Major Witherspoon looked at the dead and wounded piled throughout the Presbyterian church. The dead were rapidly cooling in the unheated vestibule as medics pointlessly worked to repair the wounded. Then he looked through the broken windows to the west. There the inexorable tide of centaurs was clearly visible, pushing through the piles of demolished trucks and cars at Williams and Washington. A rolled-over gas truck — converted to a suicide bomb by the driver — gave its last spiteful luminance to the scene.
“God,” he chuckled, “I love it when a plan comes together. Okay,” he continued, turning to the now-veteran soldier, “tell First platoon and the militia to pull back and head to the south. We don’t want fire directed at the Executive Building. As of now they are detached to whatever means they want to use, just don’t get between the Posleen and the Exec. Same general orders to the Second and Third, but tell them to pull straight back.”
“Yes, sir.” The private now had tears mingled with the blood on his face. “I wish we could do more.”
“When you do the best you can, there isn’t any more to do, son. We held them through the night; held them longer than the expedition on Diess. You should only have regrets if you have not given your all.”
“Yes, sir.”
“Good luck.”
“Yes, sir.” Then Ted Kendall hoisted his AIW, and trotted off into the darkness.
* * *
“Ma’am,” said Colonel Robertson, proffering a bundle to the last mother entering the bunker. “I’d like you to take this in there with you. When you get your place, just set it down and don’t tamper with it. It’s booby trapped in case the Posleen try to open it, but it won’t injure anything outside the box if it goes off.”

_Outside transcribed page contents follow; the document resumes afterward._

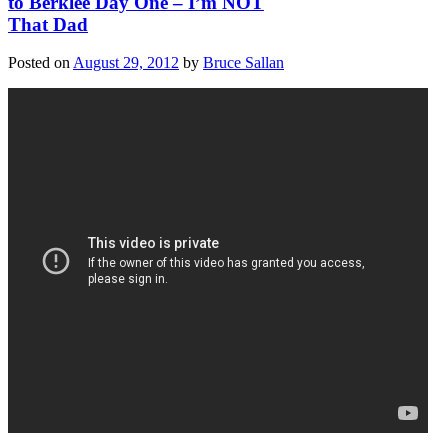
to Berklee Day One – I’m NOT
That Dad
Posted on
August 29, 2012
by
Bruce Sallan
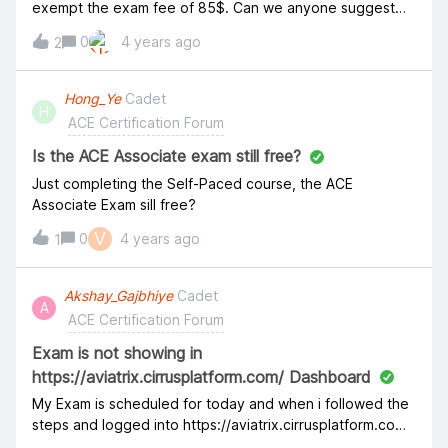
Recommended Training and Certification Path The ACE
exempt the exam fee of 85$. Can we anyone suggest
program provides ongoing education that enables
for same. Regards, Gaurav Sharma
0
4 years ago
architects, engineers, and technical staff to develop
2
advanced competency in native cloud capabilities and
provides a framework for applying this knowledge to
Hong_Ye
Cadet
network architecture and design patterns in order to
H
ACE Certification Forum
meet customer requirements. We highly recommend
following the Training and Certification path in order. This
Is the ACE Associate exam still free?
will ensure th
Just completing the Self-Paced course, the ACE
Associate Exam sill free?
V
0
4 years ago
1
Akshay_Gajbhiye
Cadet
A
ACE Certification Forum
Exam is not showing in
https://aviatrix.cirrusplatform.com/ Dashboard
My Exam is scheduled for today and when i followed the
steps and logged into https://aviatrix.cirrusplatform.com/
nothing is there in Dashboard. Could someone please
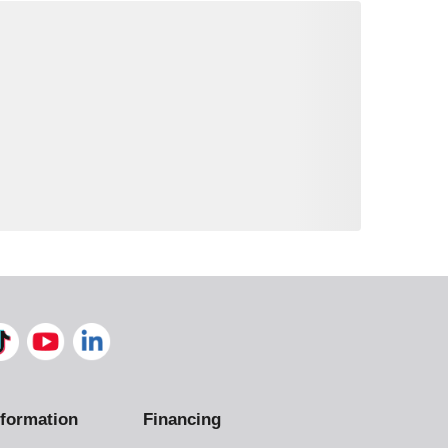
formation
Financing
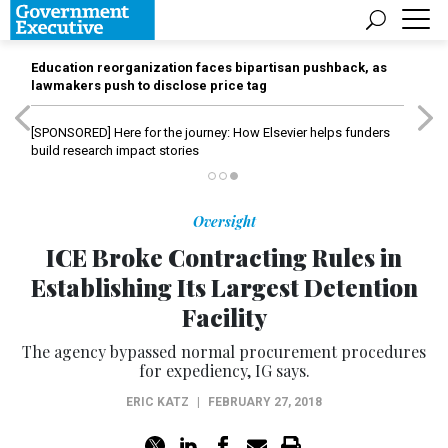
Education reorganization faces bipartisan pushback, as
lawmakers push to disclose price tag
[SPONSORED]
Here for the journey: How Elsevier helps funders
build research impact stories
Oversight
ICE Broke Contracting Rules in
Establishing Its Largest Detention
Facility
The agency bypassed normal procurement procedures
for expediency, IG says.
ERIC KATZ
|
FEBRUARY 27, 2018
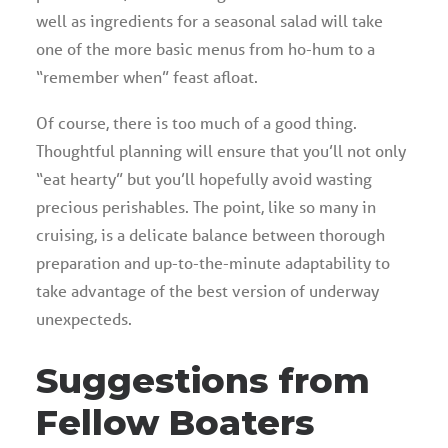
well as ingredients for a seasonal salad will take
one of the more basic menus from ho-hum to a
“remember when” feast afloat.
Of course, there is too much of a good thing.
Thoughtful planning will ensure that you’ll not only
“eat hearty” but you’ll hopefully avoid wasting
precious perishables. The point, like so many in
cruising, is a delicate balance between thorough
preparation and up-to-the-minute adaptability to
take advantage of the best version of underway
unexpecteds.
Suggestions from
Fellow Boaters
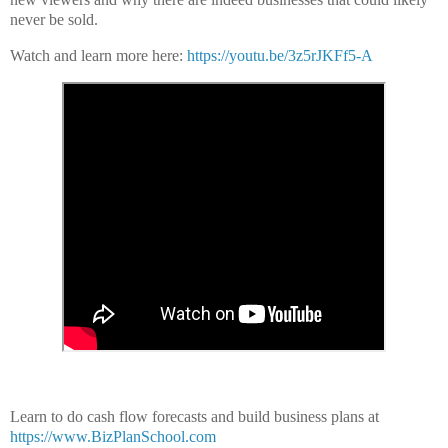
never be sold.
Watch and learn more here:
https://youtu.be/3z5rJKFf5-A
Learn to do cash flow forecasts and build business plans at
https://www.BizPlanSchool.com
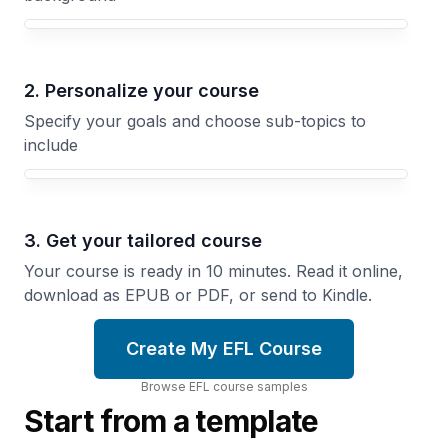
Your EFL course focus
2. Personalize your course
Specify your goals and choose sub-topics to
include
3. Get your tailored course
Your course is ready in 10 minutes. Read it online,
download as EPUB or PDF, or send to Kindle.
Create My EFL Course
Browse
EFL
course
samples
Start from a template
Conversation
EFL
Fluency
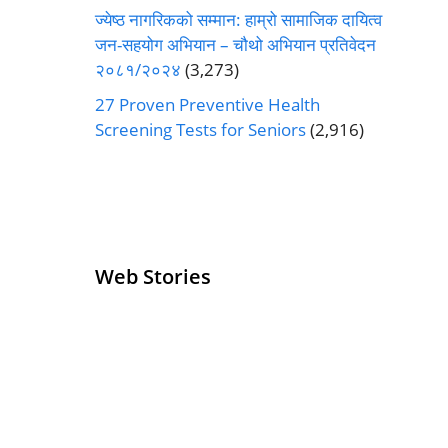
ज्येष्ठ नागरिकको सम्मान: हाम्रो सामाजिक दायित्व
जन-सहयोग अभियान – चौथो अभियान प्रतिवेदन
२०८१/२०२४
(3,273)
27 Proven Preventive Health
Screening Tests for Seniors
(2,916)
Web Stories
Senior Living
Health
Operators
Insurance for
Pivoting for
Seniors Above
Growth
60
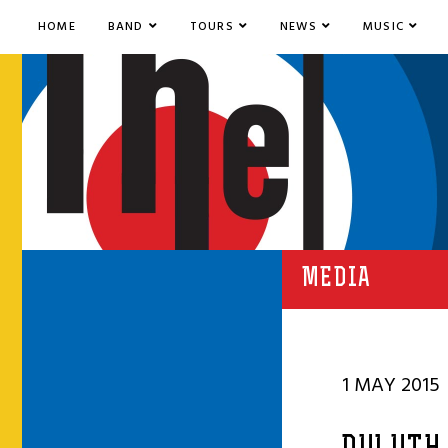
HOME
BAND
TOURS
NEWS
MUSIC
MEDIA
1 MAY 2015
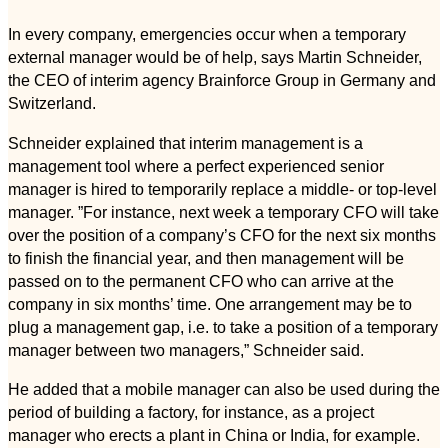
In every company, emergencies occur when a temporary
external manager would be of help, says Martin Schneider,
the CEO of interim agency Brainforce Group in Germany and
Switzerland.
Schneider explained that interim management is a
management tool where a perfect experienced senior
manager is hired to temporarily replace a middle- or top-level
manager. ”For instance, next week a temporary CFO will take
over the position of a company’s CFO for the next six months
to finish the financial year, and then management will be
passed on to the permanent CFO who can arrive at the
company in six months’ time. One arrangement may be to
plug a management gap, i.e. to take a position of a temporary
manager between two managers,” Schneider said.
He added that a mobile manager can also be used during the
period of building a factory, for instance, as a project
manager who erects a plant in China or India, for example.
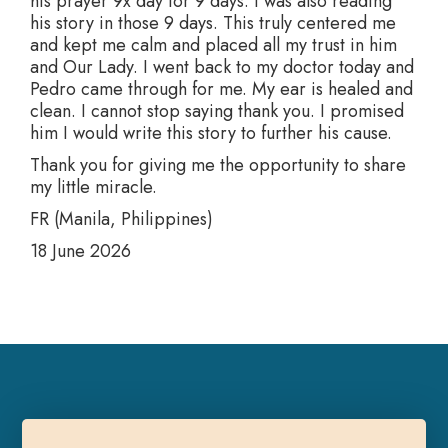
his prayer 9x day for 9 days. I was also reading
his story in those 9 days. This truly centered me
and kept me calm and placed all my trust in him
and Our Lady. I went back to my doctor today and
Pedro came through for me. My ear is healed and
clean. I cannot stop saying thank you. I promised
him I would write this story to further his cause.
Thank you for giving me the opportunity to share
my little miracle.
FR (Manila, Philippines)
18 June 2026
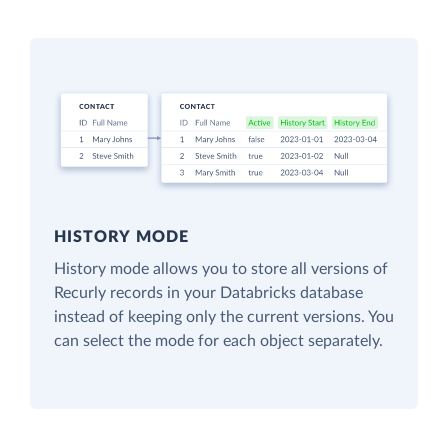
HISTORY MODE
History mode allows you to store all versions of
Recurly records in your Databricks database
instead of keeping only the current versions. You
can select the mode for each object separately.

Shari looked at the bundle in bemusement, wondering how to juggle it while carrying Kelly.
“I’ll take it down with her, sir,” said t
he fireman who was carrying Billy. “And make sure it gets in a secure place.”
“It’s a record of the defense and the unit’s colors. You know, the Flag?”
The fireman nodded, eyes misting slightly, “Yes, sir.”
Shari nodded as well, “ ‘At the twilight’s last gleaming,’ right?”
“It sounds strange…”
“No, it doesn’t.” She gestured with her chin at the line entering the bunker. “Where else would this happen?”
“Well,” said Colonel Robertson, picking up his rifle, “you’d better get down there.” He glanced back over his shoulder at a sudden burst of fire due west. “It won’t be long, now.”
Shari hurried down the steep stairs as best she could. The rungs were pierced steel, but the passage of so many feet had packed the planking with dirt and the steps were slick with mud and other debris.
She passed the first level, where the engineers and civilian workers were welding the last steel in place, and ended up on the muddy bottom floor. The concrete walls rose up around her, dripping condensation from the packed humanity’s breath, the water sparkling brightly in the massed Klieg lights.
A firewoman took the sleeping baby from her arms and ducked through a low opening. To either side engineers worked feverishly to shore and strengthen the hasty walls that had been faired over the opening. Following the firewoman out of the echoing chamber Shari entered the vault beyond.
On the left-hand side along the wall was a series of closed ports, apparently the pump outlets. The fifty-foot concrete cellar appeared to be a sepulcher, with the women and children under the Hiberzine resembling corpses in the harsh lights of the medics’ headlamps. The bodies were piled throughout the long, low-ceilinged room, children as much as possible on the top, but with little other order. The flaccid limbs, slack jaws and staring eyes made Shari balk for a moment, but the fireman just inside the door was used to the reaction and pulled her through, gently but firmly.